How To Quickly Identify BS Traders & Trading Material

By | December 27, 2015

A reader of my site asked me if I’d ever heard of Arduino Schenato, an apparently successful Forex trader and coach from Italy. I said no, but that I’ll check him out.

My approach in cases involving traders who sell various services (signals, coaching, courses and so on) is to consider them guilty until proven innocent. In a field where over 95% of vendors are more or fewer frauds, this should come as no surprise.

The first thing I look for is some kind of accountability – for instance, a third party verified track-record. The second thing is legitimacy: why should I spend time on this guy’s materials and eventually money too? You can quickly gauge the honesty of the person by the manner in which he addresses these two issues. There’s usually no point in going through videos, or tens of articles and pages of web content if you’re being taken for a fool at this stage.

Today I’m going to use Arduino Schenato to showcase the kind of tricks these unscrupulous individuals use in relation to the aspects mentioned above. He belongs to the price action trading camp but adds a personal touch (calling it ‘follow the winner’ (FTW) strategy). If you go to the signals page, you’ll see tables and graphs with performance (which of course can and for all we know is made up, as there is no actual verification of those numbers). In the YouTube channel, you can find videos where a monthly account statement can be seen and again the results look great. But although Schenato takes some care to hide the account number, it can be seen clearly in the screenshots below that the track-record comes from a demo account:

 

So not only we have the guy trading a demo account, but as if that wasn’t bad enough, we don’t even get to see a full year’s statement. All we’re shown are a few fragments of the whole puzzle.
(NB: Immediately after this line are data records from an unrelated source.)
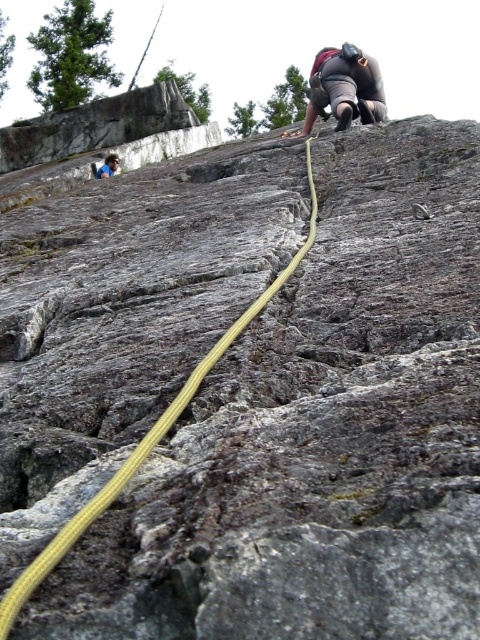 Question: Which of the following is the closest to the observer?

Choices:
 (A) yellow braided rope at center
 (B) matte black harness at upper center

Answer: (A)

Question: Is yellow braided rope at center thinner than matte black harness at upper center?

Choices:
 (A) yes
 (B) no

Answer: (A)

Question: Which object is the closest to the yellow braided rope at center?

Choices:
 (A) blue fabric shirt at upper left
 (B) matte black harness at upper center

Answer: (B)

Question: Can you confirm if yellow braided rope at center is positioned below matte black harness at upper center?

Choices:
 (A) no
 (B) yes

Answer: (B)

Question: Can you confirm if matte black harness at upper center is positioned above blue fabric shirt at upper left?

Choices:
 (A) yes
 (B) no

Answer: (A)

Question: Estimate the real-world distances between objects in this image. Which object is closer to the yellow braided rope at center?

Choices:
 (A) matte black harness at upper center
 (B) blue fabric shirt at upper left

Answer: (A) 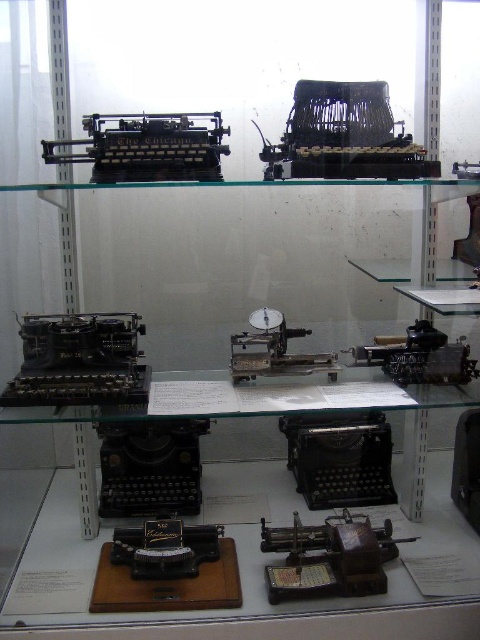 You are a museum visitor standing in front of the display case. You want to take a photo of the matte black typewriter at upper center without using a flash. Considering the lighting in the room, which is dim, will you be able to take a clear photo from your current position?

The matte black typewriter at upper center is 1.31 meters away from you. Since the distance is manageable and you can adjust your camera settings for low light, you should be able to take a clear photo without needing a flash.

Looking at this image, you are a museum visitor standing in front of the display case. You notice a point marked at coordinates [344,136]. What object is located at that specific point?

The point at coordinates [344,136] corresponds to the location of the matte black typewriter at upper center. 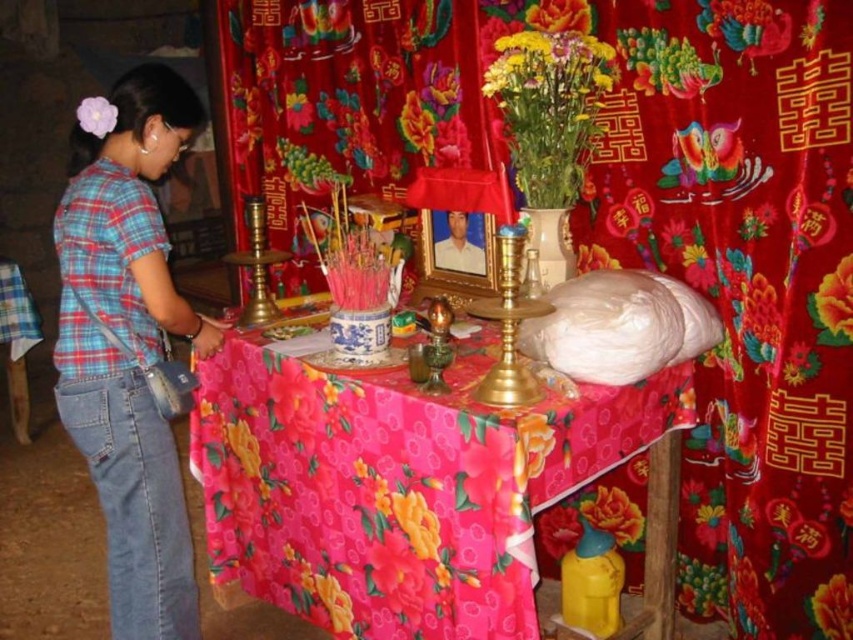 You are standing at the edge of the table and want to place a small offering on the floral fabric tablecloth at center. Based on the coordinates provided, can you determine if the point at (399, 484) is the correct location?

→ Yes, the point at (399, 484) corresponds to the floral fabric tablecloth at center, so placing the offering there would be correct.

You are a guest at a ceremony and need to place a 1.5 meter long ceremonial scroll on the table. The table has a floral fabric tablecloth at center. Is there enough space to lay the scroll flat on the tablecloth without folding it?

The distance between the objects on the table is 1.46 meters, which is slightly shorter than the 1.5 meter scroll. Therefore, there might not be enough space to lay the scroll flat without folding it.

You are a guest at a traditional ceremony and see the blue plaid shirt at left and the vibrant yellow bouquet at upper center on the table. Which item is located to the left of the other?

The blue plaid shirt at left is positioned on the left side of vibrant yellow bouquet at upper center, so the blue plaid shirt at left is to the left of the vibrant yellow bouquet at upper center.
To add insult to injury, Schenato has video testimonials too, in which a few guys scroll through Word documents or Excel tables purporting to show the gains they’ve made since buying Schenato’s coaching services.

As far as I’m concerned, these two facts are enough to put the guy on the list of ‘traders’ to be ignored because he failed both track-record and legitimacy tests and scored high on dishonesty scale.

If you use the approach I described in this article, you’ll not only save a lot of time you would otherwise waste on these pricks, but you’ll also keep your mind BS free and their hands out of your wallet.